Key restrictions for the market can be explained as the limited application of sensors and equipment that strengthens AI and ML systems. Another roadblock to the market’s success is software and hardware malfunctioning, which makes the end user skeptical about its application in the first place.

The United States Artificial Intelligence in the automotive market is recording a significant CAGR between 2023 and 2033.

The United States is expected to dominate the North American artificial intelligence in the automotive market, attributed to the sale trends of autonomous vehicles and electric vehicles with fully automatic programs. The new businesses designing vehicles based on self-driving prospects are another factor that thrives the regional growth. The programs for substantial human growth and environment preservation are also supporting this trend of adopting EVs. The presence of EV giant Tesla in the United States also fuels the demand for AI in automotive solutions.

The increased per-capita income, highly advanced automotive engineering, and collaboration between vehicle companies and AI technological vendors are creating new opportunities for the market while increasing the overall demand for Artificial Intelligence in automotive solutions.

Higher Research and Development Investments, along with Advanced AI Software Support are Propelling the Growth in China
China plays an important role in the thriving market space. The rapid adoption of AI and ML technologies in electric vehicles is likely to fuel the demand for AI software and hardware tools. Chinese automotive giants have extended their research and development programs to analyse the autonomous driving concept so that it can be launched on a bigger scale in the future. The application of AI during vehicle manufacturing as OEM implants is another factor driving the use and sales of AI in automotive.

Adoption of EVs and Autonomous Vehicles with the Biggest Manufacturing Hub is Transforming the Market in Europe
In the countries like Germany, France, Spain, and Poland, the leading automotive manufacturing spaces are trying their best to integrate AI systems in their vehicle transmission. From fossil fuel-based vehicles to EVs, the plan is to digitise the wheels while putting the driver at ease. Thus, the demand for artificial intelligence in automobiles is at the boom, supporting the global market.

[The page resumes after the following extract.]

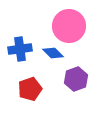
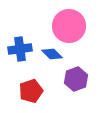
blue diamond: moved 1 px left, 1 px down
red pentagon: moved 1 px right, 2 px down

Germany itself is a vehicle manufacturing hub and is extending its research facilities to implement AI and ML-based technologies in its full manner.

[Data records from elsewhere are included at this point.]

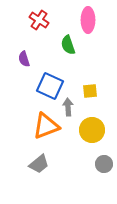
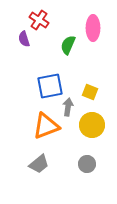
pink ellipse: moved 5 px right, 8 px down
green semicircle: rotated 42 degrees clockwise
purple semicircle: moved 20 px up
blue square: rotated 36 degrees counterclockwise
yellow square: moved 1 px down; rotated 28 degrees clockwise
gray arrow: rotated 12 degrees clockwise
yellow circle: moved 5 px up
gray circle: moved 17 px left
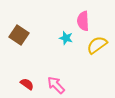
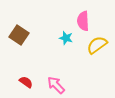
red semicircle: moved 1 px left, 2 px up
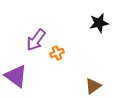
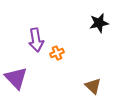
purple arrow: rotated 45 degrees counterclockwise
purple triangle: moved 2 px down; rotated 10 degrees clockwise
brown triangle: rotated 42 degrees counterclockwise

The software segment leads in the component category, with a leading anticipated value of US$ 200 billion in 2033. The increased application of autonomous vehicle services like paring support, self-driving, AC controls, and advanced music systems are all controlled by the software. The OEM software and the third-party software are the available options. While companies don’t experiment with their pre-installed, outside vendor support and personalise the AI platform according to the need.

The Advent of Self-driving Cars, along with ADAS and Steering Assistance Systems, is propelling the Segment growth
By application, the fully autonomous segment thrives at an anticipated value of US$ 30 billion by 2033. The growth is attributed to the trending vehicles with driving assistance or autonomous control. The parameters for self-sustaining driving, to put it simply, are determined by how much control the AI is given. Advanced AI systems are being produced by technology companies and automakers, particularly for driverless vehicles.

The global artificial intelligence in the automotive market is highly fragmented, where players are advancing their systems through the integration of sensors and other components. The AI vendors are anticipated to introduce software support to vehicles that make them fully autonomous.

Market Developments

BMW AG is expected to digitise the manufacturing space with innovative solutions, integrating the digital mobility program. The upcoming BMW projects are anticipated to involve AI-based transmission and programming. Tesla Inc has revised its artificial intelligence and autopilot technology, which are counterparts of each other. The company is expected to achieve its autonomous claims with the concepts like neural networks, autonomy algorithms, code foundation, evaluation infrastructure, dojo system, and chip.